10 Ağustos 2014 Pazar

Ellerin kırılsın Yahudi!

    Musa (A.S.) ’ya yüz çevirip ihanet sembolü haline gelmekle yetinmedin, asırlar boyu ektiğin fitne tohumları ile yeryüzünü kan gölüne çevirdin.  Kendinden başkasını insan kabul etmediğin için dünya ’ya hakim olmayı hakkın sayacak kadar kirlettin ruhunu.
    Lânetlenip yeryüzüne dağılacak kadar sapık olmasaydın peygamber şehit etmeye kalkar mıydın hiç?
    Hak ettiğin cezaya bile razı olmayıp Siyon dağında, yeni bir Süleyman tapınağı etrafında toplanma hayaliyle yaşadın.  Artık bu rüyayı gerçekleştirmek için yapamayacağın bir şey yoktur.  Burnunu sokmadığın ne bir iş ne bir yer kaldı.  Talmut sayfalarına işlenmiş ihtirasın uğrunda Fatih ’i zehirleyebilecek kadar sinsi, kendi vatanlarında esir aldığın Filistin mazlumlarına işkence edecek kadar vahşi olman da bu necis ruhunun görüntüleri değil miydi?
    Dünyayı kendi hakkın olarak görüyordun…
    Milyonlarca insanı kendine köle edebilmek için neler yapmadın ki!…  İblis ’i hayrete düşürecek derecede tağutları yaymayı nasıl becermiştin?
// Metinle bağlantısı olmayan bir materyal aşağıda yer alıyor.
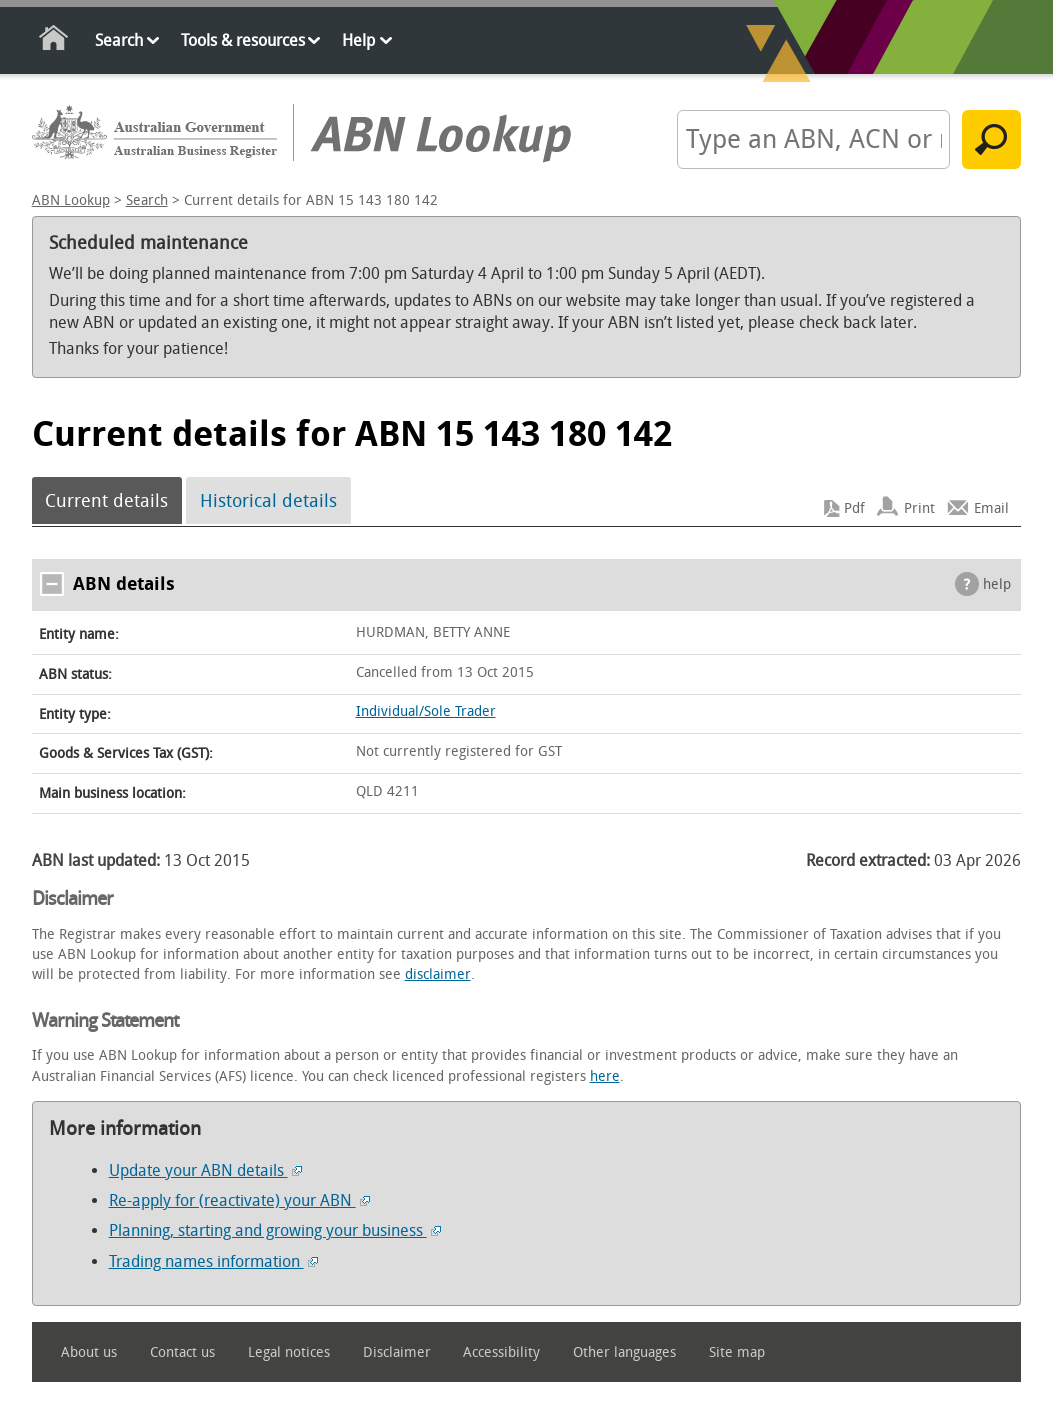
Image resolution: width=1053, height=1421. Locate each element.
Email (991, 508)
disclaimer (438, 974)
    Senin en büyük marifetin ahlaksızlığındı.  Tahrif ettiğin Tevrat ’ı bile yetersiz görüp Talmut ’u düzecek kadar adileşmiş olman da bu sıfatının yansımasıydı zaten.
    Az çalışmadın…
    Masonluğu mu icat etmedin?…
    Birleşmiş Milletler safsatasını mı uydurmadın?…
    Savaşlar mı çıkarmadın?…
    Hep o Siyon dağı uğrunaydı.
    Çengelini her yere atabilmiştin.  Dünyaya baş belası ettiğin Gurion ’ların, Begin ’lerin, Şamir ’lerin yanısıra Almanya ’da Marx ’ları, Münzer ’leri, Amerika ’da Rockefeller ’leri, Kissinger ’leri, İngiltere ’de Rothshild ’leri yetiştirdin.  Altıyüz sene İslâm ’ın bayraktarlığını yapmış bir milletin içinden bile İbrahim Temo ’ları, Abdullah Cevdet ’leri, A.Emin Yalman ’ları ve daha nicelerini çıkarabilmiştin.  En büyük düşmanın İslâm ’ı kalplerden silemesen de Müslümanın kuvvetini elinden almıştın.
    Ve Flistin ’in bağrına yerleştin…
    Elinin uzanmadığı yer yok gibiydi.  Öyle görünüyordu ki amacına ulaşmıştın;  dünya sana hizmet ediyor, her yerde sözün geçiyordu.
    Nihayet şımardın.
    Öz yurtlarında garip bıraktın herkesi…
    Filistin ’de kendin, diğer yerlerde uşakların, masum ruhlara olduğu kadar masum vücutlara da işkence etmeyi zevk haline getirmiştiniz.
Daha ne istiyebilirdin?
    Sen hiç doymadın!
    Özlemin, Fırat ile Nil arasında bir İsrâil ’di her zaman.
    Bugün ümitlisin belki…  Yarın da ümitli olabilirsin.  Filistin ’deki vahşetine kimsenin aldırmayacağını da umabilirsin.  Senin uşakların sana ne diyebilir ki, değil mi?
    Ama yanıldın!
    Lânetlendiğini çabuk unutmuşsun meğer…
    Kanlarını döktüğün masumların duâlarından korktuğunu gizlemene gerek yok.  Yaptığın zulmün, senin son çırpınışın olduğunu anlayacağın büyük gün yakındır çünkü.  Ellerinin kırılacağı zamanı müjdeleyen duaları susturmaya kalkman da kurtarmayacaktır seni.  Her zâlim gibi sen de tepen üzerine dikileceksin!…

Zaman, 1988

Bu yazı 1988 yılında yayınlanmış olmasına rağmen maalesef halen geçerliliğini koruyor. Siyonist zulmü devam ediyor. Biz de aynı düşünceleri tekrar paylaşma ihtiyacını hissederek yazıyı burada tekrar yayınlıyoruz. Yazıdaki hitabın muhatabı şu anda Siyonizmi savunan kim varsa odur.